Оттирая на ходу ноги и руки, запачканные грязью, чтобы не белели в темноте, где и когда не надо, женщины побежали к распростёртым телам.
Оборотень… неподвижен… Местный… неподвижен… Фигура… не шелохнётся… Парадоксов…
Наташа бросилась перед ним на колени и, не теряя ни мгновения, вцепилась в запястье. Пульс, пульс, пульс… Где пульс? Где?!..
Задыхаясь от страха и волнения, она отдернула руку и прижала потную ладонь к ноге. Спокойно. Спокойно. Трясущимися руками и землетрясения не нащупать!
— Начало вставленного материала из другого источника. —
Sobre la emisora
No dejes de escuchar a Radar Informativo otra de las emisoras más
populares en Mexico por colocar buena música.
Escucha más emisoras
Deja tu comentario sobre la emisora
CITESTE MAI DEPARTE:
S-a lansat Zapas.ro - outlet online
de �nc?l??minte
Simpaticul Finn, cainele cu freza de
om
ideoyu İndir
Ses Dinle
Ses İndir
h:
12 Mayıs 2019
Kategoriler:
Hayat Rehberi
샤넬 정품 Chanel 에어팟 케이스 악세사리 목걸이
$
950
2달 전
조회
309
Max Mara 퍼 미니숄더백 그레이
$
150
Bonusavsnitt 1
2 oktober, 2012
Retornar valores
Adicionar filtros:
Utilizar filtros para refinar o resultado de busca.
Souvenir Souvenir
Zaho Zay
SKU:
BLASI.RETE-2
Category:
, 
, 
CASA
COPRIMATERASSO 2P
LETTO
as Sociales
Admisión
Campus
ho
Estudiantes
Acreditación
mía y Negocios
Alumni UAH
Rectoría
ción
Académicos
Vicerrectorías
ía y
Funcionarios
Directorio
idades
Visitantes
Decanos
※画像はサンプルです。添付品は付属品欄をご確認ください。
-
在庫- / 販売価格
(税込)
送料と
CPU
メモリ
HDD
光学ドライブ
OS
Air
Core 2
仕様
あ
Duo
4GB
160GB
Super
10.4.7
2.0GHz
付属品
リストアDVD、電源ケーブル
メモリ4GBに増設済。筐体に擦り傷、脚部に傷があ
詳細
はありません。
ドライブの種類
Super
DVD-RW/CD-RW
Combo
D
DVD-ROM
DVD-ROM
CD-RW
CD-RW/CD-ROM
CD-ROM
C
– Ну?.. – прошептала за спиной Серапея.
– Спокойно. Спокойно, – повторила вслух боярышня, вдохнула-выдохнула глубоко несколько раз, яростно выбросила из головы мысль о том, что с минуты на минуту могут подоспеть головорезы Ка, еще раз вдохнула-выдохнула, пинком вышвырнула вернувшуюся мысль, прорычала: "Спокойно, Наташка, раскудрить твою берёзу!" и приложила почти не дрожащие пальцы к шее Гены. Туда, где должна была биться хоть крошечная капелька жизни в сонной артерии.
Секунда… другая…
Есть!
Или показалось?
Нет. Еще пара секунд – и слабый толчок под чувствительными пальцами подтвердил: живой.
Чувствуя, что у самой нее сердце колотится за двоих, она наклонилась к его губам.
– Нашла время тшеловатьщя! – сердито воскликнула боярыня, но Наташа не обратила на нее внимание.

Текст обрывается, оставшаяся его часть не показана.